Innerhalb des Verbundvorhabens "Urbane Produktion im Bergischen Städtedreieck – Wettbewerbsfähigkeit, Innovation und Quartiersentwicklung" wollen die Forschenden im Rahmen von sieben Teilprojekten ein kollaboratives regionales Netzwerk diverser Akteure aus Wirtschaft, Wissenschaft und Gesellschaft im Bergischen Städtedreieck etablieren. Das Verbundvorhaben wird durch den Europäischen Fonds für regionale Entwicklung (EFRE) sowie wie Mitteln des Landes Nordrhein-Westfalen gefördert und zielt auf eine nachhaltige Strukturstärkung unter anderem in ökologischen, ökonomischen und sozialen Dimension ab. Hierfür identifizieren und unterstützen die Projektbeteiligten Demonstrationsbeispiele mit dem Potenzial eine Breitenwirkung innerhalb der Region zu entfalten, die die Entwicklung weiterer Innovationen und Projekte anzustoßen soll.
Im Teilprojekt RegRess widmen sich die Bergische Universität Wuppertal und das Wuppertal Institut aus dem Netzwerk Bergisch.Metall heraus der Kaskadennutzung – auch Reengineering oder Remanufacturing genannt – von hochwertigen Metallen. Dieser Ansatz birgt in Kombination mit wertschöpfungskettenübergreifenden innovativen Geschäftsmodellen ein hohes Potenzial für den Klimaschutz und hilft, die Ressourcenverbrauch zu reduzieren. Mit seiner hohen Dichte an Unternehmen im Bereich der Metallverarbeitung ist das Bergische Städtedreieck prädestiniert für derartige Ansätze. Das Projekt zielt daher auf die Etablierung eines regionalen Ressourcenmanagements von Metallen ab, um noch nicht identifizierte ökologische und regionalwirtschaftliche Potenziale zu erschließen – insbesondere bei kleinen und mittleren Unternehmen (KMU).

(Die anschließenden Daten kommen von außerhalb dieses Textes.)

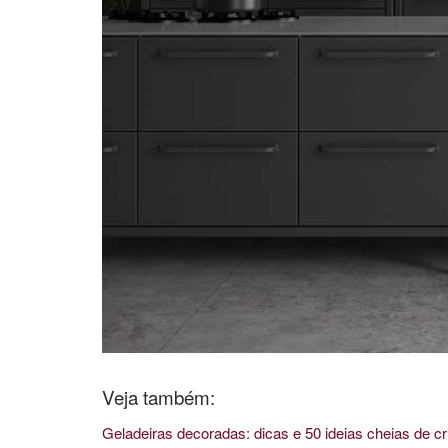
Veja também:
Geladeiras decoradas: dicas e 50 ideias cheias de cr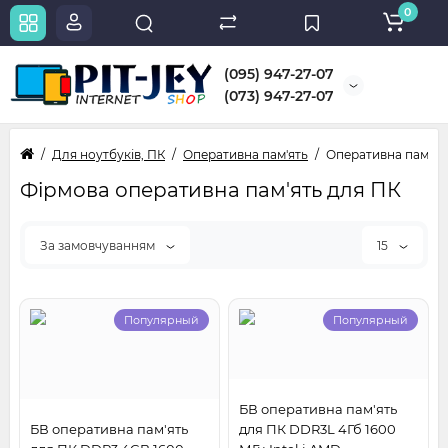
0
(095) 947-27-07
(073) 947-27-07
Для ноутбуків, ПК
Оперативна пам'ять
Оперативна пам'ят
Фірмова оперативна пам'ять для ПК
За замовчуванням
15
Популярный
Популярный
БВ оперативна пам'ять
БВ оперативна пам'ять
для ПК DDR3L 4Гб 1600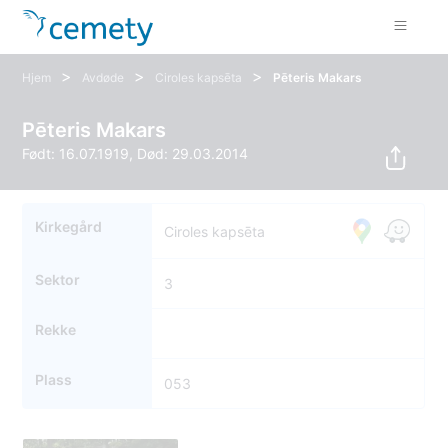
>
>
>
Hjem
Avdøde
Ciroles kapsēta
Pēteris Makars
Pēteris Makars
Født: 16.07.1919, Død: 29.03.2014
Kirkegård
Ciroles kapsēta
Sektor
3
Rekke
Plass
053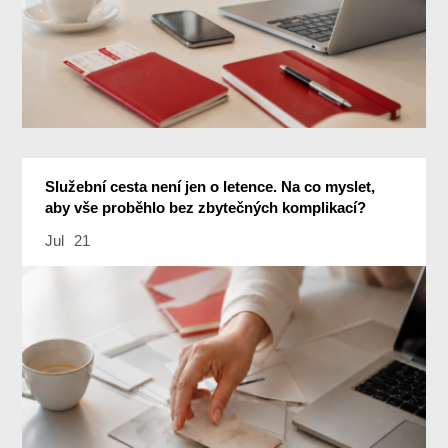
Služební cesta není jen o letence. Na co myslet,
aby vše proběhlo bez zbytečných komplikací?
Jul
21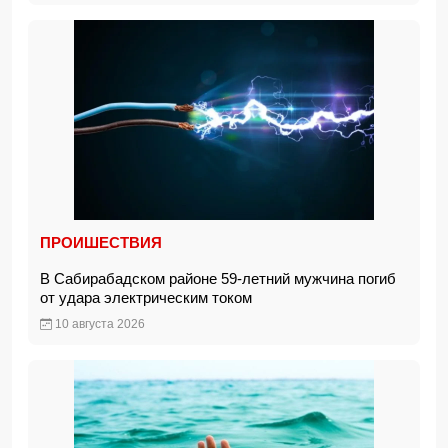
ПРОИШЕСТВИЯ
В Сабирабадском районе 59-летний мужчина погиб
от удара электрическим током
10 августа 2026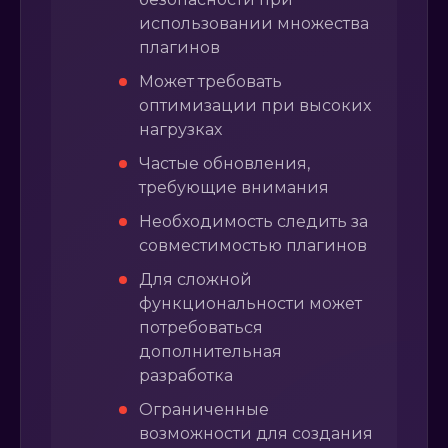
использовании множества
плагинов
Может требовать
оптимизации при высоких
нагрузках
Частые обновления,
требующие внимания
Необходимость следить за
совместимостью плагинов
Для сложной
функциональности может
потребоваться
дополнительная
разработка
Ограниченные
возможности для создания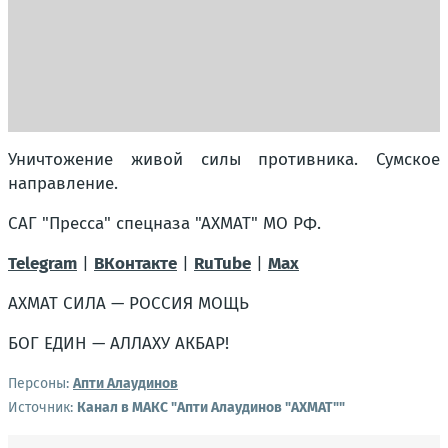
Уничтожение живой силы противника. Сумское
направление.
САГ "Пресса" спецназа "АХМАТ" МО РФ.
Telegram
|
ВКонтакте
|
RuTube
|
Мах
АХМАТ СИЛА — РОССИЯ МОЩЬ
БОГ ЕДИН — АЛЛАХУ АКБАР!
Персоны:
Апти Алаудинов
Источник:
Канал в МАКС "Апти Алаудинов "АХМАТ""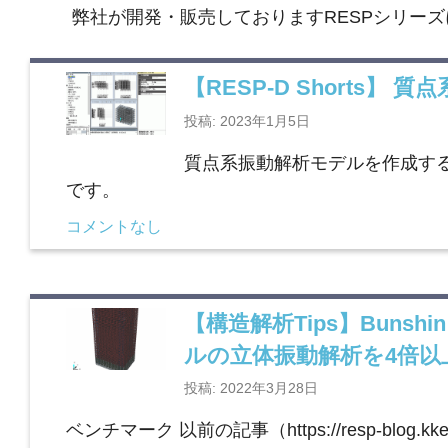
弊社が開発・販売しておりますRESPシリー
【RESP-D Shorts】
投稿: 2023年1月5日
質点系振動解析モデルを作成す
です。
コメントなし
【構造解析Tips】Bun
ルの立体振動解析を4倍以
投稿: 2022年3月28日
ベンチマーク 以前の記事（https://resp-blog.kke.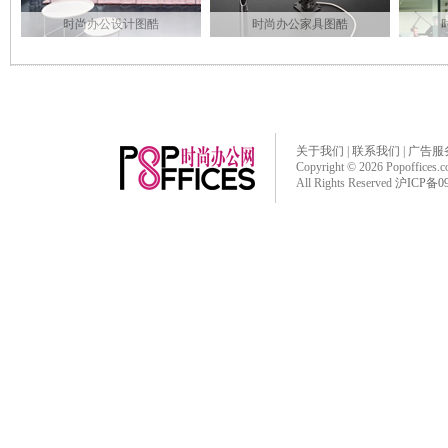
时尚办公设计图酷
时尚办公家具图酷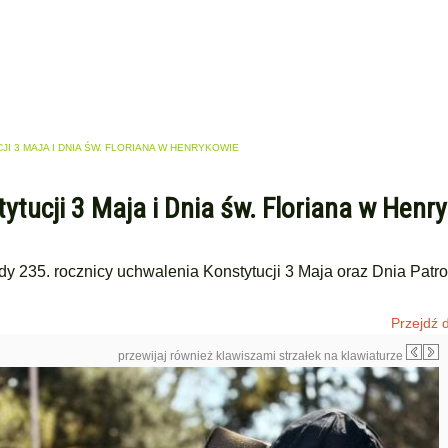
 3 MAJA I DNIA ŚW. FLORIANA W HENRYKOWIE
ytucji 3 Maja i Dnia św. Floriana w Henr
y 235. rocznicy uchwalenia Konstytucji 3 Maja oraz Dnia Patr
Przejdź d
przewijaj również klawiszami strzałek na klawiaturze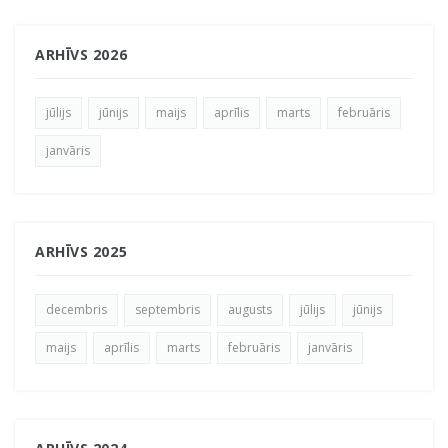
ARHĪVS 2026
jūlijs
jūnijs
maijs
aprīlis
marts
februāris
janvāris
ARHĪVS 2025
decembris
septembris
augusts
jūlijs
jūnijs
maijs
aprīlis
marts
februāris
janvāris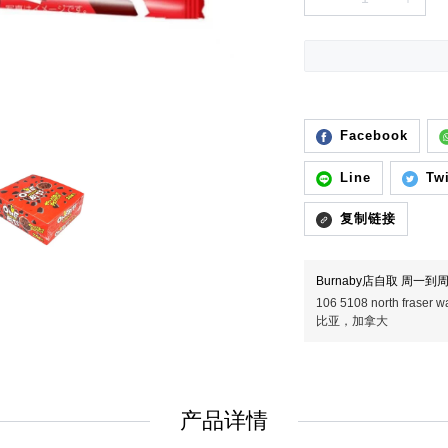
Facebook
Line
Twi
复制链接
Burnaby店自取 周一到周五
106 5108 north fras
比亚，加拿大
产品详情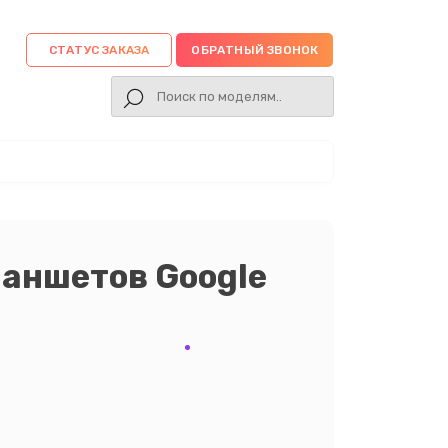
СТАТУС ЗАКАЗА
ОБРАТНЫЙ ЗВОНОК
аншетов Google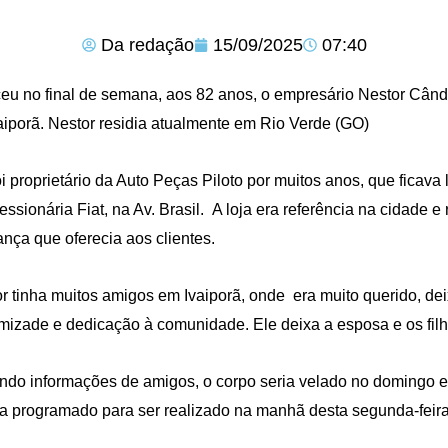
Da redação
15/09/2025
07:40
eu no final de semana, aos 82 anos, o empresário Nestor Când
aiporã. Nestor residia atualmente em Rio Verde (GO)
oi proprietário da Auto Peças Piloto por muitos anos, que ficava
ssionária Fiat, na Av. Brasil. A loja era referência na cidade 
ança que oferecia aos clientes.
r tinha muitos amigos em Ivaiporã, onde era muito querido, de
mizade e dedicação à comunidade. Ele deixa a esposa e os fil
do informações de amigos, o corpo seria velado no domingo 
a programado para ser realizado na manhã desta segunda-feira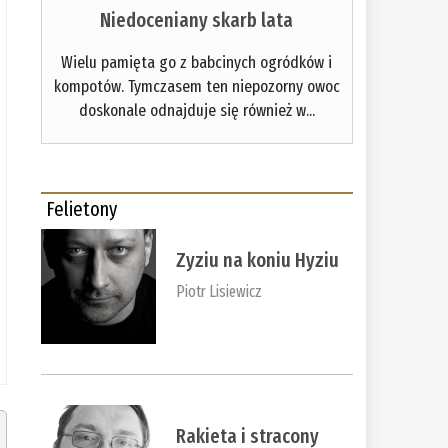
Niedoceniany skarb lata
Wielu pamięta go z babcinych ogródków i
kompotów. Tymczasem ten niepozorny owoc
doskonale odnajduje się również w...
Felietony
Zyziu na koniu Hyziu
Piotr Lisiewicz
Rakieta i stracony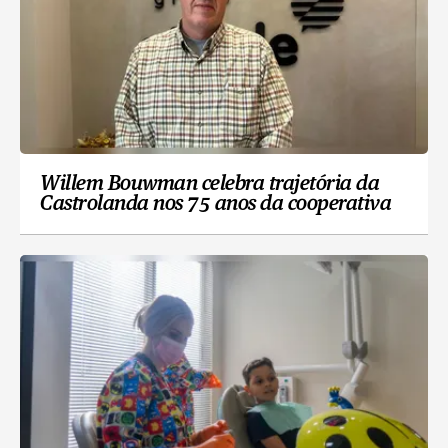
Willem Bouwman celebra trajetória da
Castrolanda nos 75 anos da cooperativa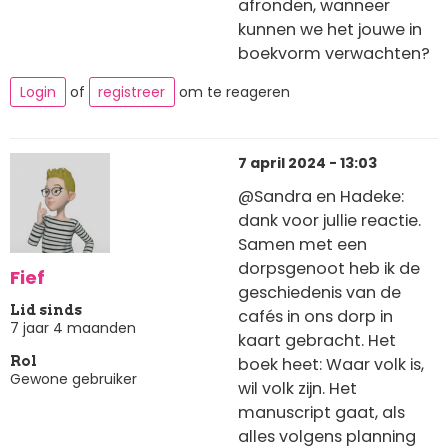
afronden, wanneer
kunnen we het jouwe in
boekvorm verwachten?
Login
of
registreer
om te reageren
7 april 2024 - 13:03
@Sandra en Hadeke:
dank voor jullie reactie.
Samen met een
dorpsgenoot heb ik de
Fief
geschiedenis van de
Lid sinds
cafés in ons dorp in
7 jaar 4 maanden
kaart gebracht. Het
boek heet: Waar volk is,
Rol
Gewone gebruiker
wil volk zijn. Het
manuscript gaat, als
alles volgens planning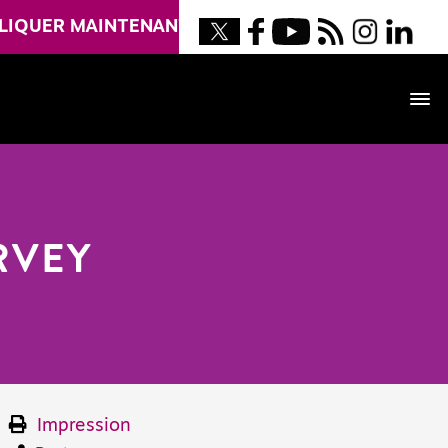
LIQUER MAINTENANT
RVEY
Impression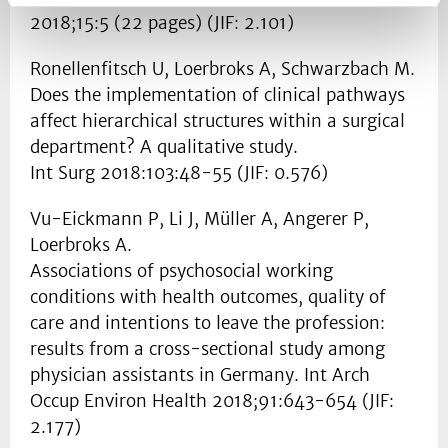
2018;15:5 (22 pages) (JIF: 2.101)
Ronellenfitsch U, Loerbroks A, Schwarzbach M.
Does the implementation of clinical pathways
affect hierarchical structures within a surgical
department? A qualitative study.
Int Surg 2018:103:48-55 (JIF: 0.576)
Vu-Eickmann P, Li J, Müller A, Angerer P,
Loerbroks A.
Associations of psychosocial working
conditions with health outcomes, quality of
care and intentions to leave the profession:
results from a cross-sectional study among
physician assistants in Germany. Int Arch
Occup Environ Health 2018;91:643-654 (JIF:
2.177)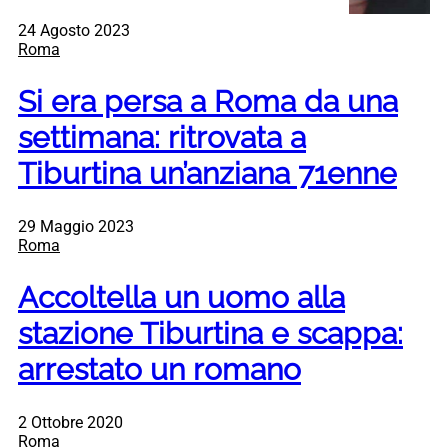
24 Agosto 2023
Roma
Si era persa a Roma da una
settimana: ritrovata a
Tiburtina un’anziana 71enne
29 Maggio 2023
Roma
Accoltella un uomo alla
stazione Tiburtina e scappa:
arrestato un romano
2 Ottobre 2020
Roma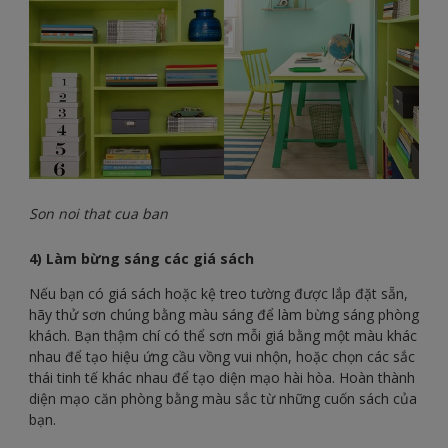
Son noi that cua ban
4) Làm bừng sáng các giá sách
Nếu bạn có giá sách hoặc kệ treo tường được lắp đặt sẵn,
hãy thử sơn chúng bằng màu sáng để làm bừng sáng phòng
khách. Bạn thậm chí có thể sơn mỗi giá bằng một màu khác
nhau để tạo hiệu ứng cầu vồng vui nhộn, hoặc chọn các sắc
thái tinh tế khác nhau để tạo diện mạo hài hòa. Hoàn thành
diện mạo căn phòng bằng màu sắc từ những cuốn sách của
bạn.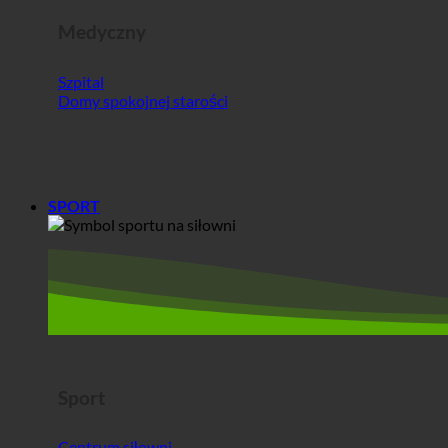
Medyczny
Szpital
Domy spokojnej starości
SPORT
Sport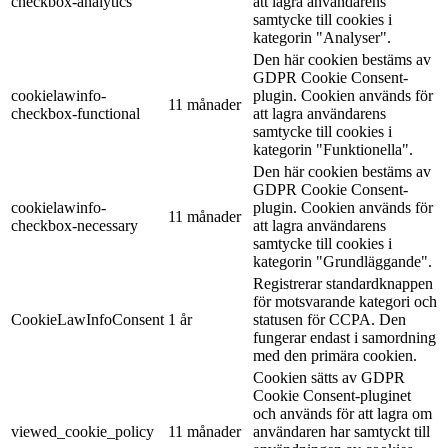
checkbox-analytics
att lagra användarens
samtycke till cookies i
kategorin "Analyser".
Den här cookien bestäms av
GDPR Cookie Consent-
cookielawinfo-
plugin. Cookien används för
11 månader
checkbox-functional
att lagra användarens
samtycke till cookies i
kategorin "Funktionella".
Den här cookien bestäms av
GDPR Cookie Consent-
cookielawinfo-
plugin. Cookien används för
11 månader
checkbox-necessary
att lagra användarens
samtycke till cookies i
kategorin "Grundläggande".
Registrerar standardknappen
för motsvarande kategori och
CookieLawInfoConsent
1 år
statusen för CCPA. Den
fungerar endast i samordning
med den primära cookien.
Cookien sätts av GDPR
Cookie Consent-pluginet
och används för att lagra om
viewed_cookie_policy
11 månader
användaren har samtyckt till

Das Projekt nähert sich der Erschließung von Potenzialen im Bereich der Kaskadennutzung von Werkstoffen in mehreren Schritten über die Gestaltung regional strukturierter, digital unterstützter Produkt- und Dienstleistungssysteme. Dazu zählt beispielsweise die Rückführung hochwertiger Bauteile für ReUse oder Remanufacturing, um Primärmaterial einzusparen. Die Analysephase konzentriert sich auf (i) regionale Stoffströme in Bezug auf Materialen, Werkstoffe, Prozesse, um ein regionales Stoffstrommodell zu erstellen (ii) regionale Netzwerke, Akteursstrukturen und Kompetenzen. Auf dieser Basis (iii) ermitteln die Wissenschaftlerinnen und Wissenschaftler mögliche Potenziale der Industriesymbiose auf technischer, wirtschaftlicher und struktureller Ebene mithilfe einer Machbarkeitsstudie für optimierte (regionale) Logistikprozesse. Darauf aufbauend entwickeln sie neue oder veränderte Geschäftsmodelle, wie etwa Pfandsysteme, Kaskadensystem regionaler (technischer) Dienstleistungen. Begleitend führen die Forschenden (iv) eine integrierte Nachhaltigkeitsbewertung und ökologische Hot-Spot-Analyse sowie Potenzialanalyse der entsprechenden Ansätze zur Stärkung des Ressourcenmanagements durch. Darüber hinaus identifizieren sie (v) Erfolgsfaktoren sowie Randbedingungen für die erfolgreiche Umsetzung von Ressourceneffizienzmaßnahmen auf regionaler Ebene. Um die identifizierten Potenziale schließlich in die Umsetzung zu bringen, vernetzen die Projektbeteiligten mögliche Demonstrationsprojekte und die dafür relevanten Akteure über Workshops und Kommunikationskanäle regionaler Multiplikatoren, wie der Industrie- und Handelskammer, miteinander.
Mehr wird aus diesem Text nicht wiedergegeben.